Sten Christensen

Personal information
- Date of birth: 18 December 1965 (age 60)
- Place of birth: Denmark
- Height: 1.89 m (6 ft 2 in)
- Position: Goalkeeper

Senior career*
- Years: Team / Apps / (Gls)
- 1992: Brøndby / 4 / (0)
- Hvidovre

= Sten Christensen =

Danish footballer (born 1965)

Sten Christensen (born 18 December 1965) is a Danish former professional footballer who played as a goalkeeper.

==Club career==
In 1992, Christensen joined Brøndby. Christensen made his debut for the club on 16 August 1992 in a 3–3 Superligaen draw against Frem. During his time at Brøndby, Christensen would make three more Superligaen appearances for the club, primarily serving as a deputy to Mogens Krogh. Christensen would later join Hvidovre, making 15 league appearances in the 1996–97 Danish Superliga season, following Hvidovre's promotion to the top flight.

==Coaching career==
In 2008, Christensen returned to Brøndby as a goalkeeping coach.
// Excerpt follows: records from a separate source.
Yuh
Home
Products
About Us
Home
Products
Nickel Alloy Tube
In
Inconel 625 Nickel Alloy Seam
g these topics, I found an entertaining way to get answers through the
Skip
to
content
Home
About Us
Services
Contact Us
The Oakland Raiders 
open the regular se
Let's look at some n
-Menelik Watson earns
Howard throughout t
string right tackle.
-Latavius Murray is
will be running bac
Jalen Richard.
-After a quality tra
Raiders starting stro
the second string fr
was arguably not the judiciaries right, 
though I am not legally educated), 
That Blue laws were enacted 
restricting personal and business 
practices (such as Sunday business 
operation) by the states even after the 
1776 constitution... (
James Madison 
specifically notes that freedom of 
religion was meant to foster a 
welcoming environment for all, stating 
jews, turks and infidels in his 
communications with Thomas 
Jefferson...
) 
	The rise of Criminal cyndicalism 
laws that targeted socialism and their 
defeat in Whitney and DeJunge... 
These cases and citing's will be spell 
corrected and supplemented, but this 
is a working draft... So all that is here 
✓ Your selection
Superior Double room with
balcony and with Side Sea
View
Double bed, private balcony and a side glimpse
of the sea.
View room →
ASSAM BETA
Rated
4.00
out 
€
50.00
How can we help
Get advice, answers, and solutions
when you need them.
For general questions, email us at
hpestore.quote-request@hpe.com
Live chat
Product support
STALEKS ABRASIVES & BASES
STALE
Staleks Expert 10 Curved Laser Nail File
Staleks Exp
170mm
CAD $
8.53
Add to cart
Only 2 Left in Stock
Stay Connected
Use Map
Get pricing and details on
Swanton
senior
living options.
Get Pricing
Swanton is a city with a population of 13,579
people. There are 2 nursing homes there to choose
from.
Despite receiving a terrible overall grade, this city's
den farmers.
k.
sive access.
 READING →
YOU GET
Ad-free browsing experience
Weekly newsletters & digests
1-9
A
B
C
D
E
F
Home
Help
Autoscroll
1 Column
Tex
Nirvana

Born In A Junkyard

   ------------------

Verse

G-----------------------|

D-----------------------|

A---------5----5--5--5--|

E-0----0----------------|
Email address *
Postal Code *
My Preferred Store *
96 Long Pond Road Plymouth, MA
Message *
In July 2012, English club Chelsea recruited Christensen as a scout, whilst he was still employed at Brøndby. A subsequent 2018 investigation by Football Leaks and Danish newspaper Politiken revealed there was no evidence Christensen performed any scouting duties whilst employed at the club on an £11,400 per month salary. Christensen left Brøndby at the end of 2018.

==Personal life==
Christensen's son, Andreas, is a current international footballer for Denmark.